__Problem description__. Give the data again in full, with every character unchanged.
== Task data ==
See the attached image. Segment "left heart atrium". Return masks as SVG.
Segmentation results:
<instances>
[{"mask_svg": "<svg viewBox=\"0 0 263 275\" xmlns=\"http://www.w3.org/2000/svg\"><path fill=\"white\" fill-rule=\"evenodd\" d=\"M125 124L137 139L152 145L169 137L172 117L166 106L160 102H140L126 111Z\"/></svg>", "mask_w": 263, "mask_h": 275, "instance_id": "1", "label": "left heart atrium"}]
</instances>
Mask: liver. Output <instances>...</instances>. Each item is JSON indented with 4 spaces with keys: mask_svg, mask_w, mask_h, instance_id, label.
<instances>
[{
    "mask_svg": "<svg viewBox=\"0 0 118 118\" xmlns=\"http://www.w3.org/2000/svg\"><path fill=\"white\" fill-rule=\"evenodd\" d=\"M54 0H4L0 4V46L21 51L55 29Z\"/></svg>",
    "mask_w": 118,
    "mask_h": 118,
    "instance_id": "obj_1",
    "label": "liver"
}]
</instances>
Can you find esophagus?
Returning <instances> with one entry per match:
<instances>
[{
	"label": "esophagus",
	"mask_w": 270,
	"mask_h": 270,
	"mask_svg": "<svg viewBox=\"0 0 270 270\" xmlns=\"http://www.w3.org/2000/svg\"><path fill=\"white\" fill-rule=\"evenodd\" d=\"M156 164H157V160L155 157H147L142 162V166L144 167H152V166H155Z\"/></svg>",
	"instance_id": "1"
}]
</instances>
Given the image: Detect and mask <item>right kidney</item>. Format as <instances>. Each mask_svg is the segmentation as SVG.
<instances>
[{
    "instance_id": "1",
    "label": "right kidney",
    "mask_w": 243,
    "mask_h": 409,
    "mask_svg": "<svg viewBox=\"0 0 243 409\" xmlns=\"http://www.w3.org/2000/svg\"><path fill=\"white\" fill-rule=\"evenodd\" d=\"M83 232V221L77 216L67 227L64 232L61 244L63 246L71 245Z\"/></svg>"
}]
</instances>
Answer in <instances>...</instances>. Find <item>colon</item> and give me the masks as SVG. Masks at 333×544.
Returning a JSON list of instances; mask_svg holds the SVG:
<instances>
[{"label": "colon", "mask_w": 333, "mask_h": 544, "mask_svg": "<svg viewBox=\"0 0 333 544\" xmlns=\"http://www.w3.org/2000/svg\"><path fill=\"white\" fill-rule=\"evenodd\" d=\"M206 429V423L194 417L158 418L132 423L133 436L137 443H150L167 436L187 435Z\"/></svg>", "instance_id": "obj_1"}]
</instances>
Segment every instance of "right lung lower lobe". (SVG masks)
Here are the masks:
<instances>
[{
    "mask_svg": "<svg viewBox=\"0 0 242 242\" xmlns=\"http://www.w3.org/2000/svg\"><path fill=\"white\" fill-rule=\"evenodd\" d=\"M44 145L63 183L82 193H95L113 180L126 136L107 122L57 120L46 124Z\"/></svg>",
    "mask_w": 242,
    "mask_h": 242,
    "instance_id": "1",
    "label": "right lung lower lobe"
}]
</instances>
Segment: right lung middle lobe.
===
__Result of the exercise__.
See the attached image. Segment "left heart atrium". Return masks as SVG.
Segmentation results:
<instances>
[{"mask_svg": "<svg viewBox=\"0 0 263 275\" xmlns=\"http://www.w3.org/2000/svg\"><path fill=\"white\" fill-rule=\"evenodd\" d=\"M125 124L137 139L152 145L169 137L172 117L166 106L160 102H140L126 111Z\"/></svg>", "mask_w": 263, "mask_h": 275, "instance_id": "1", "label": "left heart atrium"}]
</instances>
Mask: liver. Output <instances>...</instances>. Each item is JSON indented with 4 spaces with keys: mask_svg, mask_w, mask_h, instance_id, label.
<instances>
[{
    "mask_svg": "<svg viewBox=\"0 0 118 118\" xmlns=\"http://www.w3.org/2000/svg\"><path fill=\"white\" fill-rule=\"evenodd\" d=\"M54 0H4L0 4V46L21 51L55 29Z\"/></svg>",
    "mask_w": 118,
    "mask_h": 118,
    "instance_id": "obj_1",
    "label": "liver"
}]
</instances>
Can you find esophagus?
Returning <instances> with one entry per match:
<instances>
[{
	"label": "esophagus",
	"mask_w": 270,
	"mask_h": 270,
	"mask_svg": "<svg viewBox=\"0 0 270 270\" xmlns=\"http://www.w3.org/2000/svg\"><path fill=\"white\" fill-rule=\"evenodd\" d=\"M156 164H157V160L155 157H147L142 162V166L144 167H152V166H155Z\"/></svg>",
	"instance_id": "1"
}]
</instances>
Given the image: Detect and mask <item>right kidney</item>. Format as <instances>. Each mask_svg is the segmentation as SVG.
<instances>
[{
    "instance_id": "1",
    "label": "right kidney",
    "mask_w": 243,
    "mask_h": 409,
    "mask_svg": "<svg viewBox=\"0 0 243 409\" xmlns=\"http://www.w3.org/2000/svg\"><path fill=\"white\" fill-rule=\"evenodd\" d=\"M83 232V221L77 216L67 227L64 232L61 244L63 246L71 245Z\"/></svg>"
}]
</instances>
Answer in <instances>...</instances>. Find <item>colon</item> and give me the masks as SVG. Masks at 333×544.
Returning a JSON list of instances; mask_svg holds the SVG:
<instances>
[{"label": "colon", "mask_w": 333, "mask_h": 544, "mask_svg": "<svg viewBox=\"0 0 333 544\" xmlns=\"http://www.w3.org/2000/svg\"><path fill=\"white\" fill-rule=\"evenodd\" d=\"M206 429V423L194 417L158 418L132 423L133 436L137 443H150L167 436L187 435Z\"/></svg>", "instance_id": "obj_1"}]
</instances>
Segment every instance of "right lung lower lobe". (SVG masks)
Here are the masks:
<instances>
[{
    "mask_svg": "<svg viewBox=\"0 0 242 242\" xmlns=\"http://www.w3.org/2000/svg\"><path fill=\"white\" fill-rule=\"evenodd\" d=\"M44 145L63 183L82 193H95L113 180L126 136L107 122L57 120L46 124Z\"/></svg>",
    "mask_w": 242,
    "mask_h": 242,
    "instance_id": "1",
    "label": "right lung lower lobe"
}]
</instances>
Segment: right lung middle lobe.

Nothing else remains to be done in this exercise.